_Exercise_: Go through the records below line by line, counting those that contain the word "Back"; answer with the count only.

★ ★ ★ ★

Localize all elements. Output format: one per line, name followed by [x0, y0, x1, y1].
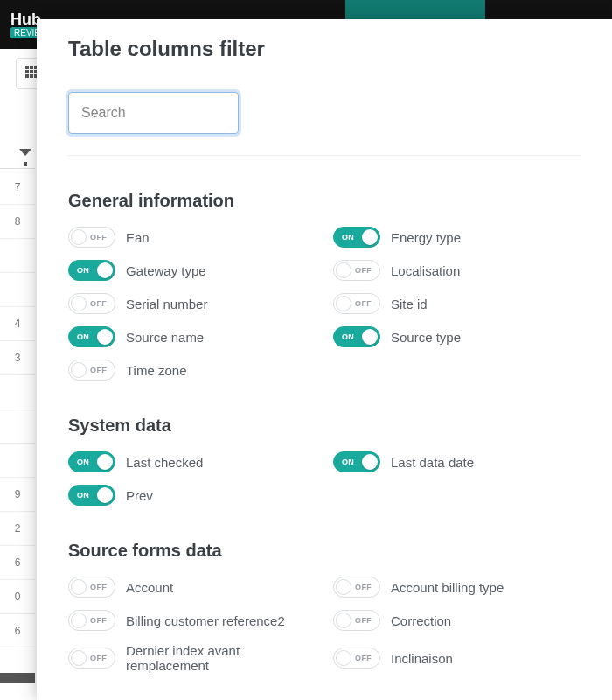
toggle-knob	[336, 296, 351, 312]
toggle[interactable]: ON	[68, 485, 115, 506]
svg-rect-3	[25, 70, 29, 74]
toggle[interactable]: OFF	[333, 577, 380, 598]
toggle-text: OFF	[355, 266, 372, 275]
table-row	[0, 410, 35, 444]
toggle-knob	[71, 296, 87, 312]
toggle-text: ON	[77, 266, 89, 275]
toggle-knob	[71, 579, 87, 595]
toggle[interactable]: OFF	[68, 577, 115, 598]
toggle-knob	[71, 362, 87, 378]
column-label: Correction	[391, 613, 451, 628]
filter-section: System dataONLast checkedONLast data dat…	[68, 416, 581, 506]
toggle[interactable]: ON	[68, 326, 115, 347]
toggle-knob	[97, 454, 113, 470]
section-grid: OFFAccountOFFAccount billing typeOFFBill…	[68, 577, 581, 673]
toggle-text: OFF	[90, 654, 107, 662]
column-toggle-item: ONLast data date	[333, 452, 581, 472]
toggle-knob	[336, 579, 351, 595]
table-row: 7	[0, 171, 35, 205]
column-label: Localisation	[391, 263, 460, 278]
table-footer-bar	[0, 673, 35, 683]
toggle-text: OFF	[355, 299, 372, 308]
section-grid: OFFEanONEnergy typeONGateway typeOFFLoca…	[68, 227, 581, 381]
toggle[interactable]: OFF	[333, 293, 380, 314]
search-input[interactable]	[68, 92, 239, 134]
toggle[interactable]: OFF	[333, 260, 380, 281]
funnel-icon	[19, 149, 31, 156]
toggle[interactable]: ON	[333, 326, 380, 347]
table-row: 3	[0, 341, 35, 375]
svg-rect-7	[30, 74, 33, 78]
column-label: Account	[126, 580, 173, 595]
column-toggle-item: OFFBilling customer reference2	[68, 610, 316, 631]
column-toggle-item: OFFAccount billing type	[333, 577, 581, 598]
column-label: Inclinaison	[391, 651, 453, 666]
toggle-text: OFF	[90, 233, 107, 242]
table-row: 8	[0, 205, 35, 239]
toggle-text: ON	[342, 233, 354, 242]
section-title: Source forms data	[68, 541, 581, 561]
column-toggle-item: OFFLocalisation	[333, 260, 581, 281]
column-toggle-item: OFFAccount	[68, 577, 316, 598]
toggle[interactable]: OFF	[68, 610, 115, 631]
toggle[interactable]: ON	[333, 452, 380, 472]
toggle-text: ON	[342, 458, 354, 466]
modal-title: Table columns filter	[68, 37, 581, 61]
column-label: Last data date	[391, 455, 474, 470]
toggle-text: ON	[77, 332, 89, 341]
column-toggle-item: OFFTime zone	[68, 360, 316, 381]
divider	[68, 155, 581, 156]
toggle-text: OFF	[90, 299, 107, 308]
column-label: Time zone	[126, 363, 186, 378]
toggle-text: OFF	[355, 583, 372, 592]
section-title: System data	[68, 416, 581, 436]
toggle[interactable]: ON	[68, 452, 115, 472]
toggle-knob	[362, 329, 378, 345]
toggle[interactable]: OFF	[68, 648, 115, 668]
column-toggle-item: ONSource type	[333, 326, 581, 347]
column-label: Prev	[126, 488, 153, 503]
toggle-text: ON	[77, 458, 89, 466]
svg-rect-1	[30, 66, 33, 69]
toggle-knob	[362, 229, 378, 245]
toggle-text: ON	[77, 491, 89, 500]
toggle[interactable]: OFF	[333, 610, 380, 631]
toggle-knob	[97, 262, 113, 278]
column-toggle-item: OFFEan	[68, 227, 316, 248]
table-row	[0, 239, 35, 273]
toggle-knob	[97, 487, 113, 503]
column-label: Source name	[126, 330, 204, 345]
table-row	[0, 273, 35, 307]
toggle-knob	[336, 612, 351, 628]
table-row: 6	[0, 546, 35, 580]
toggle[interactable]: OFF	[68, 360, 115, 381]
table-row: 2	[0, 512, 35, 546]
toggle-knob	[71, 612, 87, 628]
column-toggle-item: OFFCorrection	[333, 610, 581, 631]
table-row	[0, 375, 35, 410]
toggle-text: OFF	[90, 366, 107, 374]
table-row: 0	[0, 580, 35, 614]
table-row: 4	[0, 307, 35, 341]
toggle[interactable]: ON	[68, 260, 115, 281]
toggle[interactable]: OFF	[68, 227, 115, 248]
column-toggle-item: ONSource name	[68, 326, 316, 347]
toggle[interactable]: ON	[333, 227, 380, 248]
toggle-text: OFF	[90, 583, 107, 592]
table-row-numbers: 784392606	[0, 171, 35, 648]
modal-header: Table columns filter	[37, 19, 612, 78]
toggle[interactable]: OFF	[68, 293, 115, 314]
toggle-text: OFF	[355, 654, 372, 662]
toggle-knob	[336, 650, 351, 666]
columns-filter-modal: Table columns filter General information…	[37, 19, 612, 700]
column-label: Ean	[126, 230, 150, 245]
svg-rect-6	[25, 74, 29, 78]
table-row: 6	[0, 614, 35, 648]
toggle-text: OFF	[90, 616, 107, 625]
toggle[interactable]: OFF	[333, 648, 380, 668]
svg-rect-4	[30, 70, 33, 74]
modal-body: General informationOFFEanONEnergy typeON…	[37, 78, 612, 673]
column-toggle-item: ONGateway type	[68, 260, 316, 281]
column-toggle-item: OFFSerial number	[68, 293, 316, 314]
column-toggle-item: ONEnergy type	[333, 227, 581, 248]
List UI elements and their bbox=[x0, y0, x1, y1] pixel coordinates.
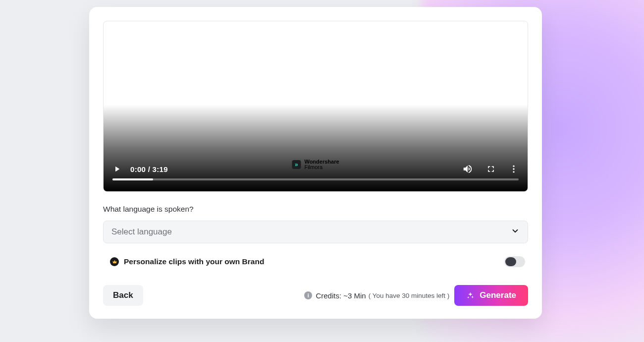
toggle-knob bbox=[505, 257, 516, 266]
credits-text: Credits: ~3 Min bbox=[316, 291, 366, 300]
svg-point-2 bbox=[513, 171, 514, 172]
credits-note: ( You have 30 minutes left ) bbox=[369, 292, 450, 299]
fullscreen-icon[interactable] bbox=[486, 164, 496, 174]
generate-button[interactable]: Generate bbox=[454, 285, 528, 306]
video-controls: 0:00 / 3:19 bbox=[104, 155, 528, 191]
language-question-label: What language is spoken? bbox=[103, 205, 528, 214]
sparkle-icon bbox=[466, 291, 475, 300]
info-icon: i bbox=[304, 291, 312, 299]
video-preview[interactable]: » Wondershare Filmora 0:00 / 3:19 bbox=[103, 21, 528, 192]
more-options-icon[interactable] bbox=[509, 164, 519, 174]
video-progress-bar[interactable] bbox=[112, 178, 519, 180]
generate-label: Generate bbox=[480, 290, 516, 300]
personalize-row: Personalize clips with your own Brand bbox=[103, 256, 528, 267]
language-placeholder: Select language bbox=[111, 227, 172, 237]
personalize-label: Personalize clips with your own Brand bbox=[124, 257, 264, 266]
svg-point-0 bbox=[513, 166, 514, 167]
credits-display: i Credits: ~3 Min ( You have 30 minutes … bbox=[304, 291, 449, 300]
video-time-display: 0:00 / 3:19 bbox=[130, 165, 168, 173]
main-card: » Wondershare Filmora 0:00 / 3:19 bbox=[89, 7, 542, 319]
footer-row: Back i Credits: ~3 Min ( You have 30 min… bbox=[103, 285, 528, 306]
personalize-toggle[interactable] bbox=[504, 256, 525, 267]
play-icon[interactable] bbox=[112, 165, 121, 173]
premium-crown-icon bbox=[110, 257, 119, 266]
video-progress-fill bbox=[112, 178, 153, 180]
chevron-down-icon bbox=[511, 227, 520, 237]
svg-point-1 bbox=[513, 168, 514, 170]
back-button[interactable]: Back bbox=[103, 285, 143, 306]
language-select[interactable]: Select language bbox=[103, 221, 528, 243]
volume-icon[interactable] bbox=[462, 164, 473, 174]
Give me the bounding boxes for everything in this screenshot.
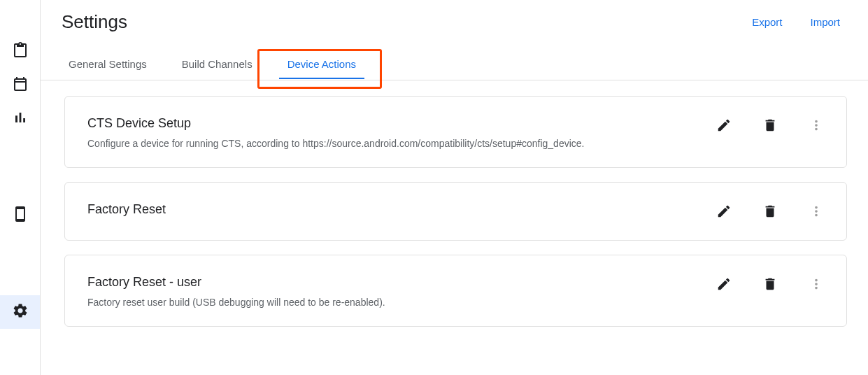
card-title: Factory Reset: [87, 202, 166, 217]
topbar: Settings Export Import: [41, 0, 868, 33]
bar-chart-icon: [12, 109, 29, 129]
card-description: Factory reset user build (USB debugging …: [87, 297, 385, 308]
more-vert-icon: [809, 204, 824, 222]
delete-button[interactable]: [762, 276, 778, 295]
more-button[interactable]: [809, 118, 824, 136]
edit-button[interactable]: [716, 204, 732, 222]
card-text: CTS Device Setup Configure a device for …: [87, 116, 584, 149]
device-action-card: Factory Reset - user Factory reset user …: [64, 255, 847, 327]
export-link[interactable]: Export: [752, 16, 782, 28]
calendar-icon: [12, 76, 29, 95]
sidebar-item-settings[interactable]: [0, 295, 40, 329]
sidebar-item-schedule[interactable]: [0, 69, 40, 102]
page-title: Settings: [62, 11, 127, 33]
card-text: Factory Reset: [87, 202, 166, 217]
card-title: CTS Device Setup: [87, 116, 584, 131]
more-button[interactable]: [809, 204, 824, 222]
device-action-card: CTS Device Setup Configure a device for …: [64, 96, 847, 168]
card-actions: [716, 116, 824, 136]
card-description: Configure a device for running CTS, acco…: [87, 138, 584, 149]
sidebar-item-device[interactable]: [0, 199, 40, 232]
card-actions: [716, 275, 824, 295]
more-vert-icon: [809, 118, 824, 136]
card-title: Factory Reset - user: [87, 275, 385, 290]
pencil-icon: [716, 118, 732, 136]
top-links: Export Import: [752, 16, 847, 28]
device-action-card: Factory Reset: [64, 182, 847, 241]
sidebar: [0, 0, 41, 375]
edit-button[interactable]: [716, 118, 732, 136]
sidebar-spacer: [0, 232, 40, 295]
tab-build-channels[interactable]: Build Channels: [182, 58, 252, 80]
main-panel: Settings Export Import General Settings …: [41, 0, 868, 375]
trash-icon: [762, 204, 778, 222]
content: CTS Device Setup Configure a device for …: [41, 80, 868, 327]
gear-icon: [12, 302, 29, 322]
pencil-icon: [716, 204, 732, 222]
card-text: Factory Reset - user Factory reset user …: [87, 275, 385, 308]
import-link[interactable]: Import: [810, 16, 840, 28]
more-button[interactable]: [809, 276, 824, 295]
tabs: General Settings Build Channels Device A…: [41, 33, 868, 80]
trash-icon: [762, 118, 778, 136]
trash-icon: [762, 276, 778, 295]
delete-button[interactable]: [762, 118, 778, 136]
tab-general-settings[interactable]: General Settings: [69, 58, 147, 80]
edit-button[interactable]: [716, 276, 732, 295]
tab-device-actions[interactable]: Device Actions: [287, 58, 356, 80]
sidebar-item-analytics[interactable]: [0, 102, 40, 136]
phone-icon: [12, 206, 29, 225]
card-actions: [716, 202, 824, 222]
clipboard-icon: [12, 42, 29, 62]
sidebar-spacer: [0, 136, 40, 199]
delete-button[interactable]: [762, 204, 778, 222]
more-vert-icon: [809, 276, 824, 295]
sidebar-item-clipboard[interactable]: [0, 35, 40, 69]
pencil-icon: [716, 276, 732, 295]
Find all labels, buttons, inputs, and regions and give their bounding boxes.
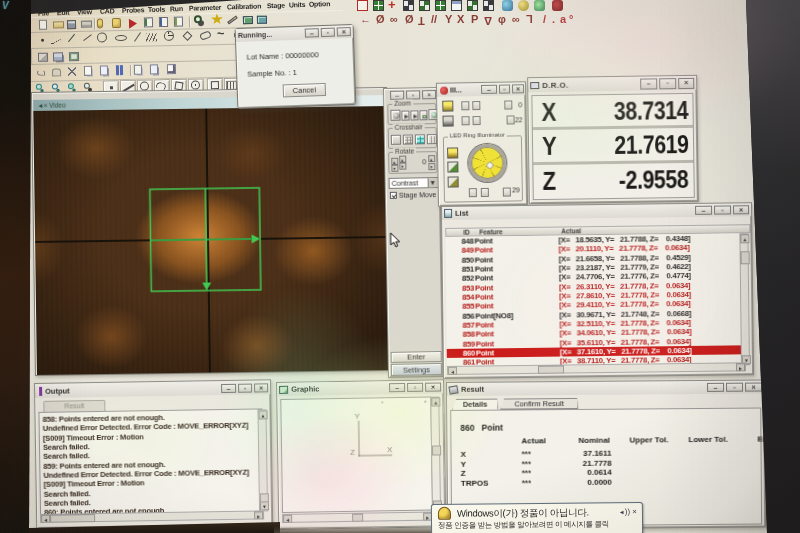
svg-text:X: X — [387, 445, 393, 454]
svg-text:Y: Y — [354, 412, 360, 421]
svg-text:Z: Z — [350, 448, 355, 457]
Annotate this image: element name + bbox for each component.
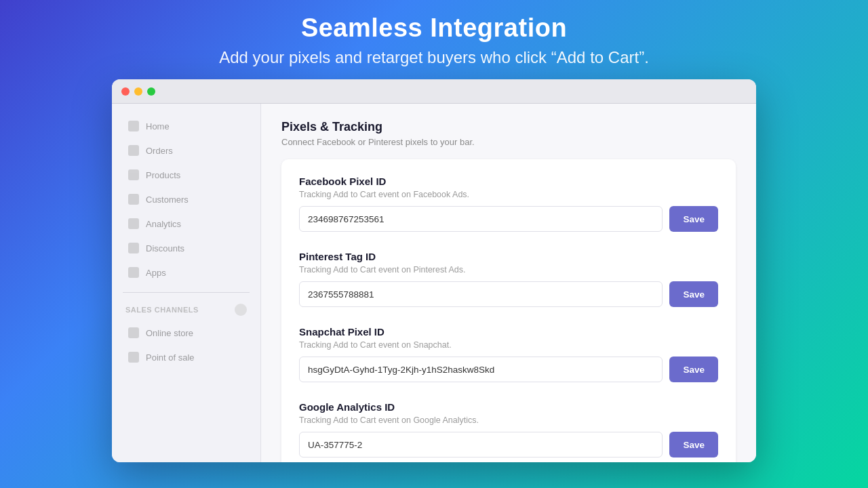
close-button[interactable] bbox=[121, 87, 130, 96]
orders-icon bbox=[128, 145, 139, 156]
minimize-button[interactable] bbox=[134, 87, 142, 96]
sidebar-label-analytics: Analytics bbox=[146, 219, 181, 229]
facebook-pixel-title: Facebook Pixel ID bbox=[299, 176, 718, 187]
snapchat-pixel-row: Save bbox=[299, 357, 718, 382]
point-of-sale-icon bbox=[128, 352, 139, 363]
pinterest-pixel-field: Pinterest Tag ID Tracking Add to Cart ev… bbox=[299, 251, 718, 307]
online-store-icon bbox=[128, 327, 139, 338]
customers-icon bbox=[128, 194, 139, 205]
section-title: Pixels & Tracking bbox=[281, 120, 736, 134]
facebook-pixel-row: Save bbox=[299, 206, 718, 232]
sidebar-item-customers[interactable]: Customers bbox=[120, 188, 252, 211]
header-title: Seamless Integration bbox=[219, 14, 649, 43]
sidebar-item-point-of-sale[interactable]: Point of sale bbox=[120, 346, 252, 369]
google-analytics-input[interactable] bbox=[299, 432, 663, 458]
sidebar-label-customers: Customers bbox=[146, 195, 189, 205]
pinterest-pixel-row: Save bbox=[299, 281, 718, 307]
sidebar-divider bbox=[123, 292, 250, 293]
app-window: Home Orders Products Customers Analytics bbox=[112, 79, 756, 462]
snapchat-pixel-title: Snapchat Pixel ID bbox=[299, 326, 718, 338]
sidebar-label-point-of-sale: Point of sale bbox=[146, 352, 195, 363]
facebook-save-button[interactable]: Save bbox=[669, 206, 718, 232]
main-content: Pixels & Tracking Connect Facebook or Pi… bbox=[261, 104, 756, 462]
sidebar-item-products[interactable]: Products bbox=[120, 163, 252, 186]
sidebar-label-apps: Apps bbox=[146, 268, 166, 278]
facebook-pixel-input[interactable] bbox=[299, 206, 663, 232]
facebook-pixel-desc: Tracking Add to Cart event on Facebook A… bbox=[299, 190, 718, 199]
pinterest-pixel-input[interactable] bbox=[299, 281, 663, 307]
sales-channels-label: Sales channels bbox=[125, 306, 199, 314]
pinterest-save-button[interactable]: Save bbox=[669, 281, 718, 307]
sidebar: Home Orders Products Customers Analytics bbox=[112, 104, 261, 462]
sidebar-section-header: Sales channels bbox=[112, 301, 260, 321]
sidebar-item-online-store[interactable]: Online store bbox=[120, 321, 252, 344]
sidebar-nav: Home Orders Products Customers Analytics bbox=[112, 115, 260, 284]
home-icon bbox=[128, 121, 139, 131]
discounts-icon bbox=[128, 243, 139, 253]
facebook-pixel-field: Facebook Pixel ID Tracking Add to Cart e… bbox=[299, 176, 718, 232]
google-analytics-row: Save bbox=[299, 432, 718, 458]
google-analytics-title: Google Analytics ID bbox=[299, 401, 718, 413]
maximize-button[interactable] bbox=[147, 87, 155, 96]
sidebar-label-orders: Orders bbox=[146, 146, 173, 156]
google-analytics-desc: Tracking Add to Cart event on Google Ana… bbox=[299, 415, 718, 425]
sales-channels-add-btn[interactable] bbox=[235, 304, 247, 316]
snapchat-pixel-field: Snapchat Pixel ID Tracking Add to Cart e… bbox=[299, 326, 718, 382]
snapchat-pixel-desc: Tracking Add to Cart event on Snapchat. bbox=[299, 340, 718, 350]
pinterest-pixel-title: Pinterest Tag ID bbox=[299, 251, 718, 262]
products-icon bbox=[128, 169, 139, 180]
sidebar-label-products: Products bbox=[146, 170, 180, 180]
header: Seamless Integration Add your pixels and… bbox=[219, 0, 649, 79]
snapchat-save-button[interactable]: Save bbox=[669, 357, 718, 382]
analytics-icon bbox=[128, 218, 139, 229]
header-subtitle: Add your pixels and retarget buyers who … bbox=[219, 48, 649, 67]
sidebar-item-discounts[interactable]: Discounts bbox=[120, 237, 252, 260]
apps-icon bbox=[128, 267, 139, 278]
sales-channels-nav: Online store Point of sale bbox=[112, 321, 260, 369]
sidebar-label-home: Home bbox=[146, 121, 170, 131]
section-subtitle: Connect Facebook or Pinterest pixels to … bbox=[281, 137, 736, 147]
sidebar-item-orders[interactable]: Orders bbox=[120, 139, 252, 162]
snapchat-pixel-input[interactable] bbox=[299, 357, 663, 382]
window-body: Home Orders Products Customers Analytics bbox=[112, 104, 756, 462]
sidebar-label-discounts: Discounts bbox=[146, 243, 184, 253]
sidebar-item-home[interactable]: Home bbox=[120, 115, 252, 138]
sidebar-label-online-store: Online store bbox=[146, 328, 193, 338]
titlebar bbox=[112, 79, 756, 104]
google-analytics-field: Google Analytics ID Tracking Add to Cart… bbox=[299, 401, 718, 458]
pinterest-pixel-desc: Tracking Add to Cart event on Pinterest … bbox=[299, 265, 718, 274]
google-analytics-save-button[interactable]: Save bbox=[669, 432, 718, 458]
pixels-card: Facebook Pixel ID Tracking Add to Cart e… bbox=[281, 159, 736, 462]
sidebar-item-apps[interactable]: Apps bbox=[120, 261, 252, 284]
sidebar-item-analytics[interactable]: Analytics bbox=[120, 212, 252, 235]
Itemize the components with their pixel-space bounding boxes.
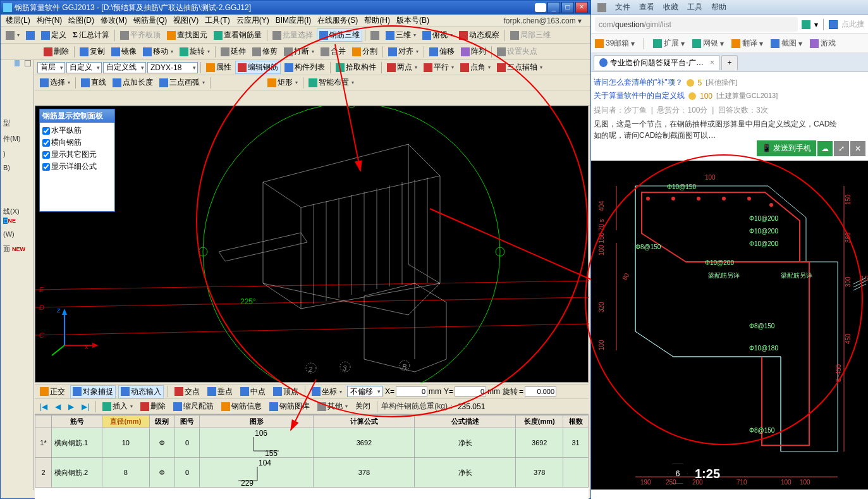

★ ★ ★ ★

_Response_: 2